### EXERCISE DESCRIPTION
Reproduce, exactly and in full, the lines from the one with "back i Hakimis" through the one with "नेपाल प्रतिनिधि – उत्तम श्रेष्ठ" in the data below; drop pictures.

+---+

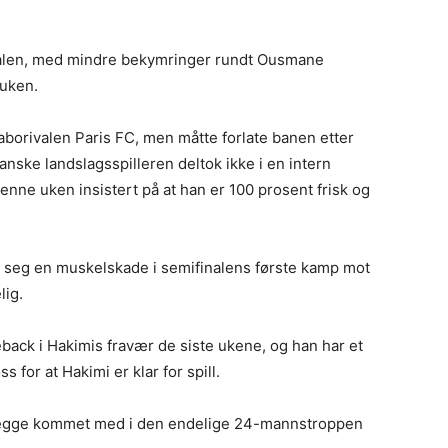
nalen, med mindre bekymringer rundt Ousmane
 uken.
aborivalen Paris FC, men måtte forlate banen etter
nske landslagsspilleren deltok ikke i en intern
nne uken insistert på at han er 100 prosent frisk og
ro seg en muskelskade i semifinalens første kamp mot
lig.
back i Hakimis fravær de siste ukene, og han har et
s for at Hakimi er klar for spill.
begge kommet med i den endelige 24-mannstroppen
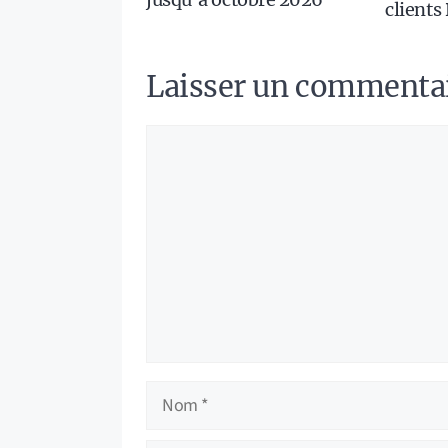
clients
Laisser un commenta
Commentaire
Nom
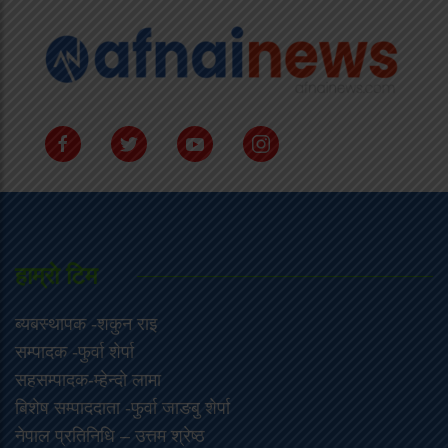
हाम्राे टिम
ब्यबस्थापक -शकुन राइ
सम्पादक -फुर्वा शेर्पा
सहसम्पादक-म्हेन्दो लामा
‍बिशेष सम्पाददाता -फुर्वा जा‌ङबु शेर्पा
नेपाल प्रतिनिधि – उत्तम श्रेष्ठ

+---+

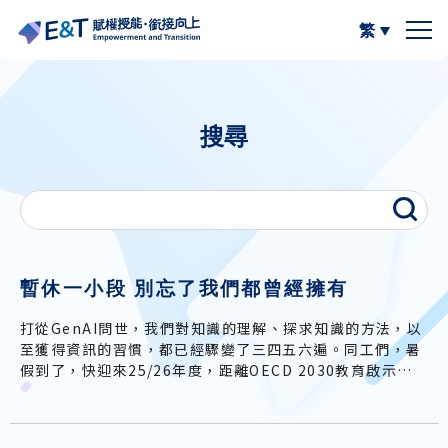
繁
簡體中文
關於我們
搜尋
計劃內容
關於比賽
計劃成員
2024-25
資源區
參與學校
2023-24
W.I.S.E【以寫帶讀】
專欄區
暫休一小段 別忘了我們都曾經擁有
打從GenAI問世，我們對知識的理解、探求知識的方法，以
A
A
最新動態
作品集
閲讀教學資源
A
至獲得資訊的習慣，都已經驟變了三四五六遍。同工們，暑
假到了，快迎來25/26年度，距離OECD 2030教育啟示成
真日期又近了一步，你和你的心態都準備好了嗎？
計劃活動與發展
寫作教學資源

+---+

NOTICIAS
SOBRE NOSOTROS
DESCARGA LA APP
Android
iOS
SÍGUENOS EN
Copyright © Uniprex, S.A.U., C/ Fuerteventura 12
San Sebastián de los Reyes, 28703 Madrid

+---+

### ANSWER SPACE
back i Hakimis fravær de siste ukene, og han har et
s for at Hakimi er klar for spill.
begge kommet med i den endelige 24-mannstroppen
clients
Laisser un commenta
Commentaire
Nom
हाम्राे टिम
ब्यबस्थापक -शकुन राइ
सम्पादक -फुर्वा शेर्पा
सहसम्पादक-म्हेन्दो लामा
‍बिशेष सम्पाददाता -फुर्वा जा‌ङबु शेर्पा
नेपाल प्रतिनिधि – उत्तम श्रेष्ठ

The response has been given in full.